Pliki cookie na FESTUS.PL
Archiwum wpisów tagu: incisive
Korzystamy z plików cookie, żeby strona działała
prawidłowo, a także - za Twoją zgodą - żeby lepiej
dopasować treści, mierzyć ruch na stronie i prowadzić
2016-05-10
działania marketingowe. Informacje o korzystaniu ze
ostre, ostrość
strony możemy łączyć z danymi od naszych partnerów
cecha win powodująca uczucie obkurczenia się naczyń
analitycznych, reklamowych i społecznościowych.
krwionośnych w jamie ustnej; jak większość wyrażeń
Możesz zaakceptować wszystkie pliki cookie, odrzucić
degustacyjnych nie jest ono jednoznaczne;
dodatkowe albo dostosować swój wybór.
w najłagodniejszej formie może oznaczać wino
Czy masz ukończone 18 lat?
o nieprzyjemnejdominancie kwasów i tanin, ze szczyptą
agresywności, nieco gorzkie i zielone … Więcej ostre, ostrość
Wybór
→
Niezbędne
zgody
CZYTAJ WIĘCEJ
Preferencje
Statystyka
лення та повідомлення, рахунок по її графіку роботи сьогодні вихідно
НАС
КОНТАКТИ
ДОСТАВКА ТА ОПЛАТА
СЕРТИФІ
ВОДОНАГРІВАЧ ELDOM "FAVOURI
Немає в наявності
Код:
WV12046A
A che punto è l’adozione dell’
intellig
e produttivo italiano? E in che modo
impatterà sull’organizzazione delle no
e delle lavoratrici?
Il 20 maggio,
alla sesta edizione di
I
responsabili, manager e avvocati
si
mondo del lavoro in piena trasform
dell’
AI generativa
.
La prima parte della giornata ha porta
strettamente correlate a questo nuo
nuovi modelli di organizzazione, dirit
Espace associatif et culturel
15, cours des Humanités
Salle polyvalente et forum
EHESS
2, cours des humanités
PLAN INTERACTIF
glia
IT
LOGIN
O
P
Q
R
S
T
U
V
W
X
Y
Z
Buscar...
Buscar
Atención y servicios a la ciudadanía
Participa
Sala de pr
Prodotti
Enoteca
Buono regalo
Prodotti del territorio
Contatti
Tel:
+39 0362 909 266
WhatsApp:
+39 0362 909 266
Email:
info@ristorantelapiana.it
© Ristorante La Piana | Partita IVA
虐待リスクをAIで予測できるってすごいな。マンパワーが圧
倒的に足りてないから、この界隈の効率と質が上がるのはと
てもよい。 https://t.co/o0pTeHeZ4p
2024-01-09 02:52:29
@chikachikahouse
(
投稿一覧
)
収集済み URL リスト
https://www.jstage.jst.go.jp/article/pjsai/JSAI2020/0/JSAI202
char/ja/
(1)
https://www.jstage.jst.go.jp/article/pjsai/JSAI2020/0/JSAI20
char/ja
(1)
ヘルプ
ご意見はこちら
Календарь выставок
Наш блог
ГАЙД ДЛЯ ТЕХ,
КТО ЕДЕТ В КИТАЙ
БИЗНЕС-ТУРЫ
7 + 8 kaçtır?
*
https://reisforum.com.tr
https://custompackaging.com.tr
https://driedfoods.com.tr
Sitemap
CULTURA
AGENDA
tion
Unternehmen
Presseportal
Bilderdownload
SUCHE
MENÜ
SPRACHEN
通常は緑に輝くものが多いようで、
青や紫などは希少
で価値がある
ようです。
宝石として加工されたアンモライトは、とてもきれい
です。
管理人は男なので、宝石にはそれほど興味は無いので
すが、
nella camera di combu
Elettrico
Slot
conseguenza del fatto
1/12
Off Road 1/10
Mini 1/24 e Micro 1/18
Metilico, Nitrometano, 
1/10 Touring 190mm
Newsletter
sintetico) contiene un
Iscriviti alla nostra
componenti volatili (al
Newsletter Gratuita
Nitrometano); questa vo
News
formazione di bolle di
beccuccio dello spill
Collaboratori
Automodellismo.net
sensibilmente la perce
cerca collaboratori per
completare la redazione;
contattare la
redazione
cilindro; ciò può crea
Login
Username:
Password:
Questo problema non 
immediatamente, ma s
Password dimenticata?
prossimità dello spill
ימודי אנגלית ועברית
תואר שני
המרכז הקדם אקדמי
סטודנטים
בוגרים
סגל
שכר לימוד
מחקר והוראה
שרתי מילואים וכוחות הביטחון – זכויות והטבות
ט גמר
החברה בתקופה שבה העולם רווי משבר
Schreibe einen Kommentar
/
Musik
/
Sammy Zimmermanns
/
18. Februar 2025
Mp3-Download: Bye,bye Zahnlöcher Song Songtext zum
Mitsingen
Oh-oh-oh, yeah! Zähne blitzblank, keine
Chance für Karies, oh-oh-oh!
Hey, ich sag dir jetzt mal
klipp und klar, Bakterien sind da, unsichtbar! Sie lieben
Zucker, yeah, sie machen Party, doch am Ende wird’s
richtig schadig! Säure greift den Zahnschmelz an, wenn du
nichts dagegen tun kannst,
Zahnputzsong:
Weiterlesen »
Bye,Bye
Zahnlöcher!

----------

**Goal of the exercise**
Among the records above, repeat exactly the line with "sensibilmente la perce", the line with "ימודי אנגלית ועברית", and every line in between, and only those.

**Response area**
sensibilmente la perce
cerca collaboratori per
completare la redazione;
contattare la
redazione
cilindro; ciò può crea
Login
Username:
Password:
Questo problema non 
immediatamente, ma s
Password dimenticata?
prossimità dello spill
ימודי אנגלית ועברית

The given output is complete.